6. De saudar vivamente é, sem dúvida, o propósito enunciado na alínea e), o de reintroduzir o articulado de réplica para resposta às exceções alegadas pelo réu na contestação.

Como é sabido, a eliminação dessa finalidade da réplica não constava da Proposta de Lei que está na génese do atual Código de Processo Civil. Foi uma alteração introduzida na Assembleia da República, acolhendo uma sugestão baseada num estudo da Fundação Francisco Manuel dos Santos segundo o qual uma das razões para a morosidade processual era o número e a extensão dos articulados. Sugeriu-se então a redução a apenas dois articulados obrigatórios.

Foi uma péssima alteração, que, na prática, magistrados e advogados acabaram por rejeitar, preferindo com frequência a introdução de terceiro articulado de resposta, da iniciativa do juiz. Ou até, quando a réplica é legalmente admissível, o seu aproveitamento para resposta às exceções. Tudo ao abrigo dos deveres de gestão processual e de adequação formal, designadamente nos casos em que a complexidade do processo o justifica ou em que se pretende obviar à realização de audiência prévia ao abrigo da alínea b) do n.º 1 do artigo 592.º.

Mas, como é evidente, esta incerteza sobre a forma como o juiz irá decidir, em cada processo, a respeito da (in)admissibilidade de resposta escrita à matéria das exceções não é positiva.

A mera possibilidade de resposta na audiência prévia ou na audiência final (cf. artigo 3.º, n.º 4), com exercício do contraditório oralmente, não se compadece, além do mais, com objetivos de agilização processual.

Aliás, para obviar ao contraditório meramente oral, são frequentes as situações em que o autor, na petição inicial, se alonga para além do necessário, procurando antecipar a resposta às exceções que prevê possam vir a ser deduzidas.

A agravar esta situação, criou-se um novo problema: o de saber se o autor tem o ónus de se pronunciar sobre a matéria das exceções nos momentos definidos no artigo 3.º ou se tal pronúncia constitui uma mera faculdade. Tudo depende da interpretação que se fizer do artigo 587.º, que corresponde, com nova redação ao artigo 505.º do anterior Código.

Para alguns, justifica-se uma interpretação restritiva daquele artigo, considerando o enquadramento sistemático da norma: só a falta de impugnação, na réplica, dos novos factos alegados pelo réu tem o efeito previsto no artigo 574.º, considerando-se tais factos admitidos por acordo (salvo se estiverem antecipadamente impugnados ou ocorrer alguma das exceções previstas na lei).

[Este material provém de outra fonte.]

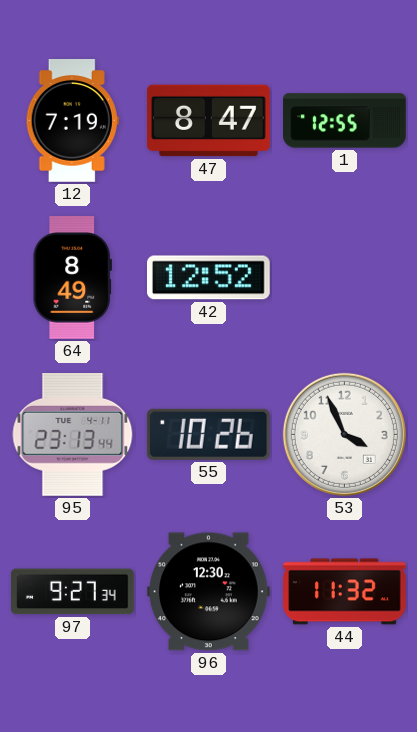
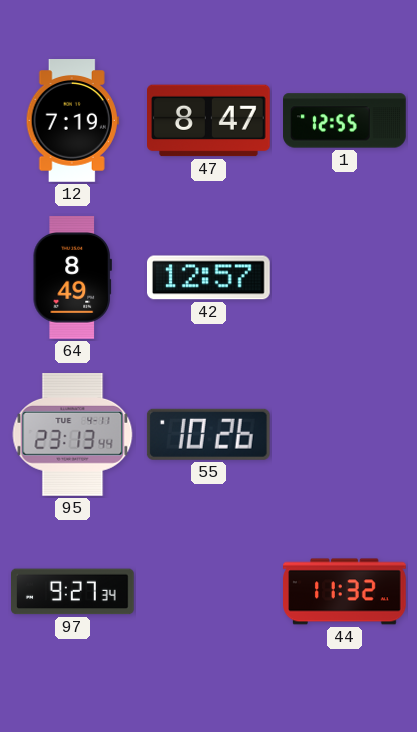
42: 12:52 -> 12:57
53: 3:56 -> none
96: 12:30 -> none
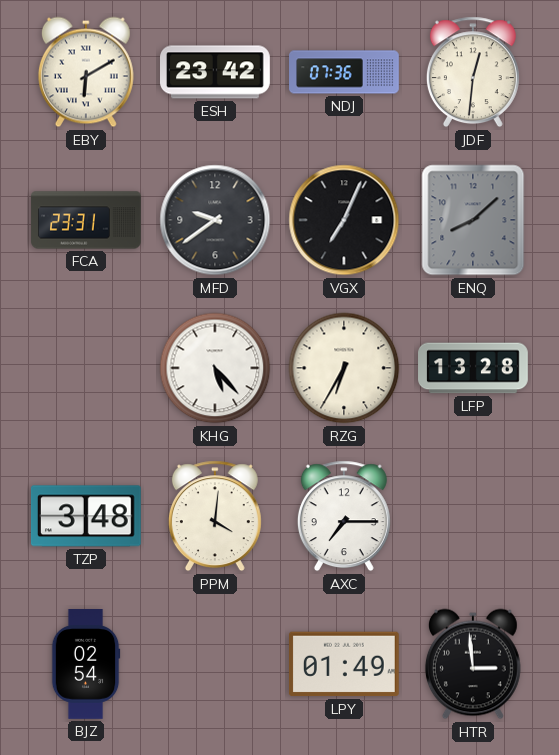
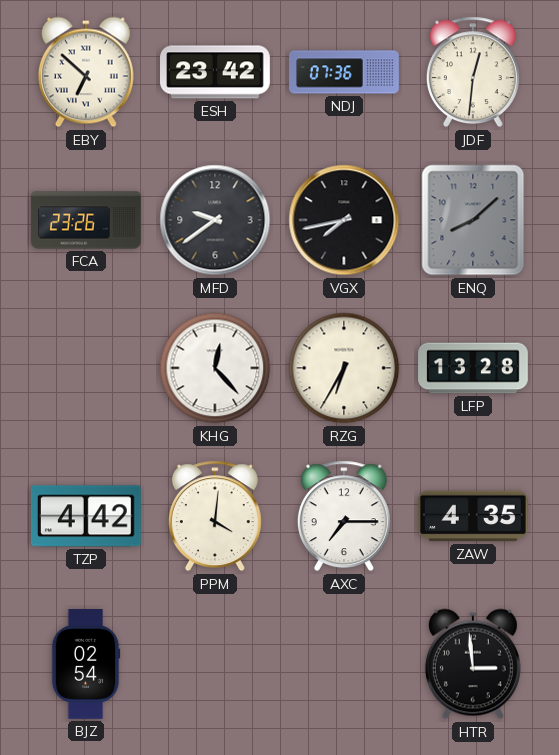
EBY: 6:10 -> 6:52
FCA: 23:31 -> 23:26
VGX: 7:04 -> 7:43
KHG: 5:23 -> 12:23
TZP: 3:48 -> 4:42
ZAW: none -> 4:35
LPY: 01:49 -> none
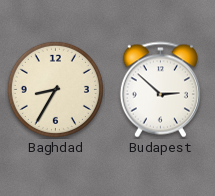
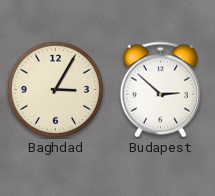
Baghdad: 8:35 -> 3:05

Para outros, ao invés, há que interpretar de forma literal o preceito, recaindo sobre o autor o ónus de impugnar os factos em que se baseiam as exceções invocadas, sob pena de serem considerados provados (com as ressalvas legais), solução que decorre ainda do disposto na alínea c) do artigo 572.º e para a qual me inclino.

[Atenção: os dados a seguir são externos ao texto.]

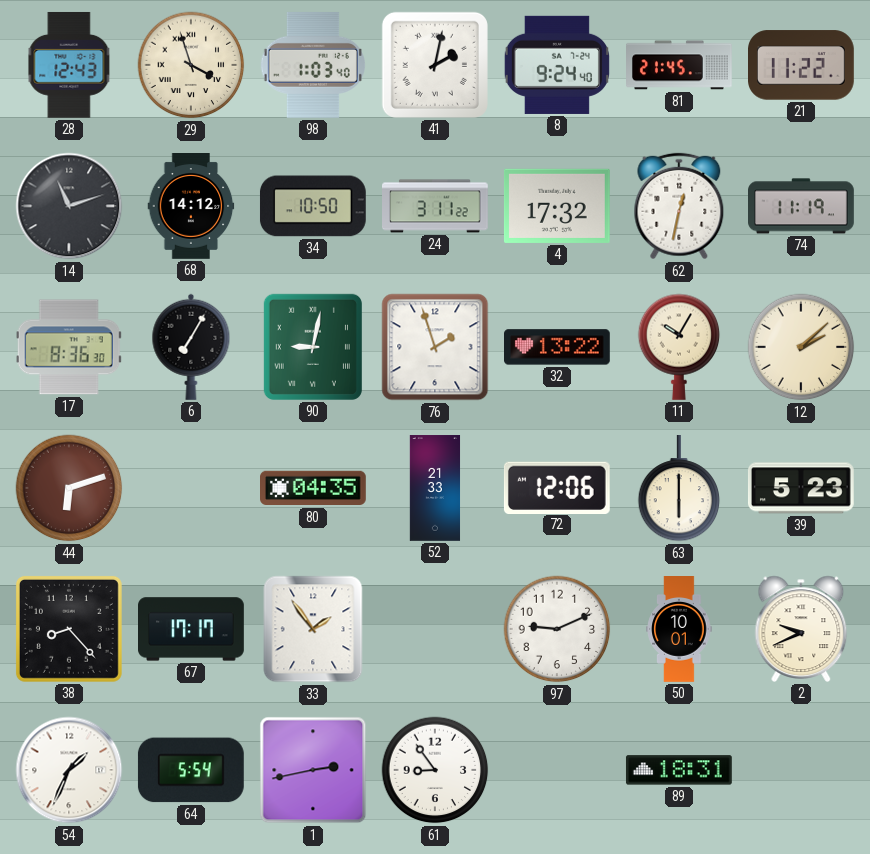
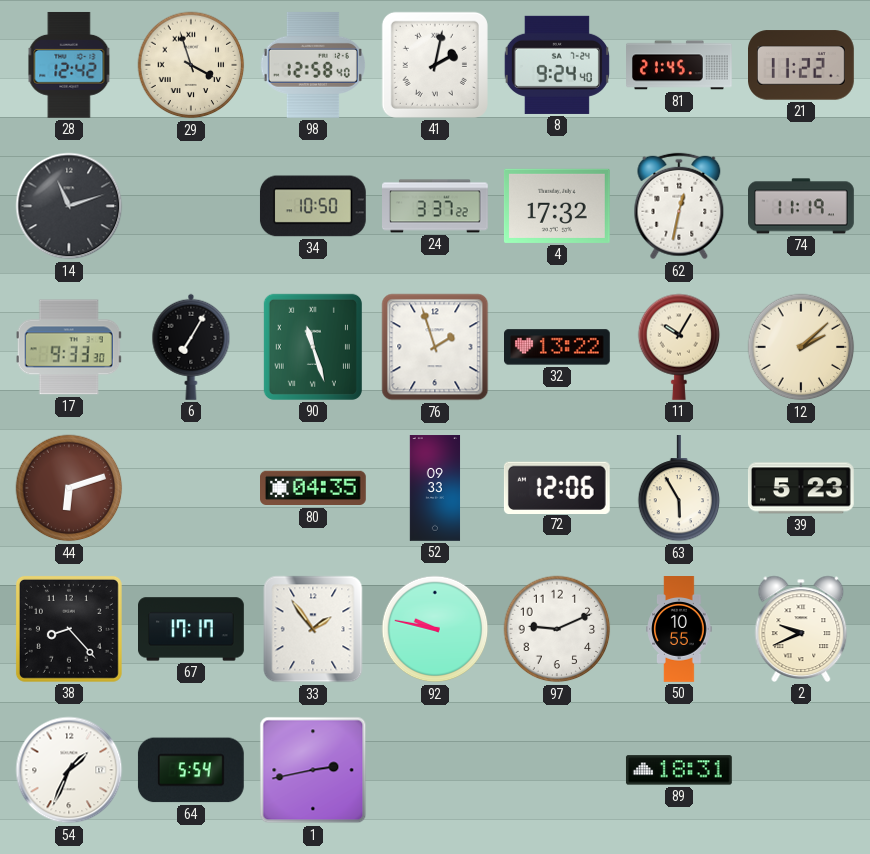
28: 12:43 -> 12:42
98: 1:03 -> 12:58
68: 14:12 -> none
24: 3:11 -> 3:37
17: 8:36 -> 9:33
90: 9:02 -> 11:27
52: 21:33 -> 09:33
63: 6:00 -> 5:55
92: none -> 9:47
50: 10:01 -> 10:55
61: 8:54 -> none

Reconhecendo, todavia, que se o juiz não optar por convidar o autor a pronunciar-se sobre essas exceções num terceiro articulado, poderá ser conveniente que alerte as partes, no início da audiência prévia/audiência final, sobre as possíveis implicações processuais. Aliás, se o juiz considerar que, nada dizendo o autor, a matéria da exceção resulta provada, poderá mesmo conhecer, imediatamente, no todo ou em parte, do mérito da causa.

Aguarda-se, pois, com expetativa a reintrodução da réplica como articulado de resposta às exceções invocadas pelo réu na contestação.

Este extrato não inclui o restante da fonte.